17. August 1955 - Kassenarztgesetz wird verabschiedet

Stand: 17.08.2020, 00:00 Uhr

"Als Gesundheitspolitiker braucht man wirklich ziemlich harte Nerven und sehr viel Durchsetzungs- und Stehvermögen", sagt der Gesundheitsökonom Hartmut Reiners. "Norbert Blüm hat das mal schön auf den Begriff gebracht: Gesundheitspolitik ist Schwimmgymnastik im Haifischbecken."

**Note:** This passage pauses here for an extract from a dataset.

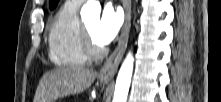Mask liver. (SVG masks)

Das zeigt sich auch in der jungen Bundesrepublik. Nach dem Zweiten Weltkrieg dauert es zehn Jahre, um die Beziehungen zwischen Ärzten und Krankenkassen neu zu regeln. Erst am 17. August 1955 wird das "Gesetz über Kassenarztrecht" (GKAR) verkündet - beschlossen vom Bundestag mit Zustimmung des Bundesrates.

Rechtslücke gefüllt

Das Gesetz kommt wegen einer Rechtslücke zustande. 1945 lösten die Alliierten die "Kassenärztliche Vereinigung Deutschlands" (KVD) als naziaffine Organisation auf. Darum wird die Grundlage für die "Kassenärztliche Bundesvereinigung" (KBV) geschaffen.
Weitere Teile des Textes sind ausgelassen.